Dies ist die Fortsetzung des Interviews, dessen ersten Teil über die Macht von Atmosphären Sie hier finden.

MD: Wenn ich mir eine Serie anschaue, empfinde ich eine ganze Menge: Ich kann aufgeregt sein, hibbelig auf meinem Stuhl sitzen, weil es so spannend ist; ich kann gelangweilt sein; ich kann traurig sein, wenn ein Film sozusagen 'auf die Tränendrüse drückt' oder auch ganz unerwartet etwas in mir berührt, mit dem ich vielleicht gar nicht gerechnet habe. Aber hinterher ist es doch oft vorbei - ist denn das, was ich da empfinde, ein echtes Gefühl - oder doch nur eine Art Illusion?

WS: Darüber wird in der Philosophie tatsächlich gestritten. Die Philosophin Íngrid Vendrell Ferran hat dazu 2010 einen kleinen Überblick über die Geschichte der sogenannten Quasi-Gefühle geschrieben, die von der Grazer Schule zu Beginn des 20. Jahrhunderts diskutiert wurden.1 Die Philosophen der Grazer Schule haben sich auf die von David Hume entwickelte Idee von sogenannten "Quasi-Gefühlen" gestützt. Damit ist gemeint, dass die Gefühle, die ästhetische Erfahrungen auslösen, keine echten Gefühle seien.

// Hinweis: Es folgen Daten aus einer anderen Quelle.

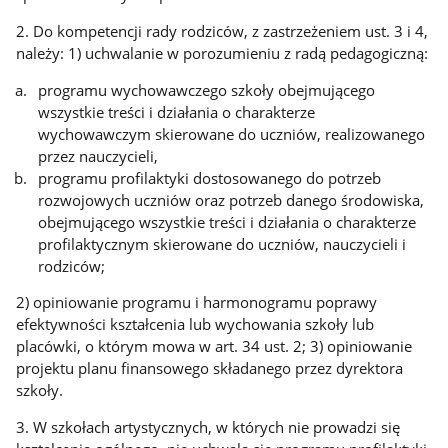
2. Do kompetencji rady rodziców, z zastrzeżeniem ust. 3 i 4,
należy: 1) uchwalanie w porozumieniu z radą pedagogiczną:
programu wychowawczego szkoły obejmującego
wszystkie treści i działania o charakterze
wychowawczym skierowane do uczniów, realizowanego
przez nauczycieli,
programu profilaktyki dostosowanego do potrzeb
rozwojowych uczniów oraz potrzeb danego środowiska,
obejmującego wszystkie treści i działania o charakterze
profilaktycznym skierowane do uczniów, nauczycieli i
rodziców;
2) opiniowanie programu i harmonogramu poprawy
efektywności kształcenia lub wychowania szkoły lub
placówki, o którym mowa w art. 34 ust. 2; 3) opiniowanie
projektu planu finansowego składanego przez dyrektora
szkoły.
3. W szkołach artystycznych, w których nie prowadzi się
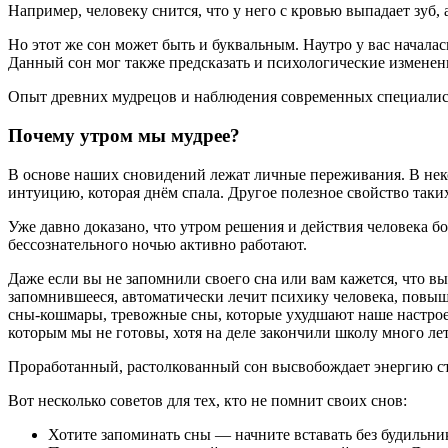
Например, человеку снится, что у него с кровью выпадает зуб,
Но этот же сон может быть и буквальным. Наутро у вас началась
Данный сон мог также предсказать и психологические изменени
Опыт древних мудрецов и наблюдения современных специалист
Почему утром мы мудрее?
В основе наших сновидений лежат личные переживания. В нек
интуицию, которая днём спала. Другое полезное свойство таки
Уже давно доказано, что утром решения и действия человека бо
бессознательного ночью активно работают.
Даже если вы не запомнили своего сна или вам кажется, что вы
запомнившееся, автоматически лечит психику человека, повыша
сны-кошмары, тревожные сны, которые ухудшают наше настроен
которым мы не готовы, хотя на деле закончили школу много ле
Проработанный, растолкованный сон высвобождает энергию стр
Вот несколько советов для тех, кто не помнит своих снов:
Хотите запоминать сны — начните вставать без будильни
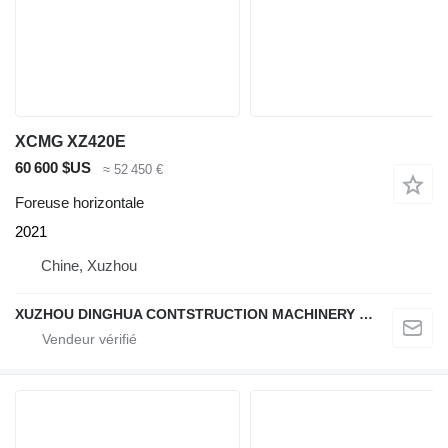
XCMG XZ420E
60 600 $US
≈ 52 450 €
Foreuse horizontale
2021
Chine, Xuzhou
XUZHOU DINGHUA CONTSTRUCTION MACHINERY CO., LTD.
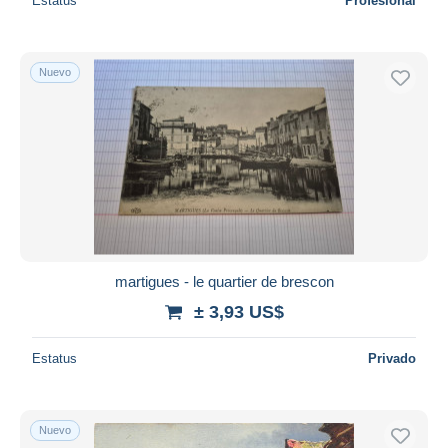
Estatus
Profesional
Nuevo
martigues - le quartier de brescon
± 3,93 US$
Estatus
Privado
Nuevo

Die Autorin Wiebke Schwelgengräber
Wiebke Schwelgengräber studierte Germanistik, Philosophie und Kommunikation. Gerade erschien ihr Buch "Wer sehen will, muss spüren".

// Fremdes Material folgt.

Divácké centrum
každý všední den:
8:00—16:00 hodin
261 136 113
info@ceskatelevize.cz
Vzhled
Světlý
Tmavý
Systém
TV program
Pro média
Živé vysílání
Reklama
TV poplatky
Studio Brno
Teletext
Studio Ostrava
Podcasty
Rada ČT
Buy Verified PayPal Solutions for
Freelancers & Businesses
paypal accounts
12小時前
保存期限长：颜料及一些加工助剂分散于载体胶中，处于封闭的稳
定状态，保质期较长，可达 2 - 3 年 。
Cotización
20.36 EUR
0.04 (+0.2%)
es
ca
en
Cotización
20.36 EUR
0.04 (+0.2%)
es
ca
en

Ästhetische Erfahrungen machen wir ja im Alltag sehr oft, beim Film- und Serienschauen, beim Computerspielen, beim Lesen usw. Doch statt 'echter' Gefühle seien solche erlebten Gefühle "Scheingefühle", "Phantasiegefühle" oder eben auch "Quasi-Gefühle". Angeblich werden solche Gefühle weniger intensiv erlebt. Zudem konnten sich die Philosophen nicht erklären, warum man denn Lust daran haben sollte, Trauer, Ekel oder andere eigentlich unangenehme Gefühle empfinden zu wollen. Dann muss es doch so sein, dass solche Gefühle eben weniger gefühlt werden.

Ich selbst möchte aber nicht von "Schein- oder Quasigefühlen" sprechen. Denn das, was wir beim Filmeschauen empfinden, ist keine Illusion, sondern durchaus sehr echt. Wir erleben doch die Gefühle am eigenen Leib, und das kann sehr intensiv sein, wie du oben ja beschreibst. Stattdessen würde ich behaupten, dass wir die Gefühle, die wir in einem Kunstraum empfinden, anders bewerten als Gefühle, die wir eben im 'echten' Leben empfinden.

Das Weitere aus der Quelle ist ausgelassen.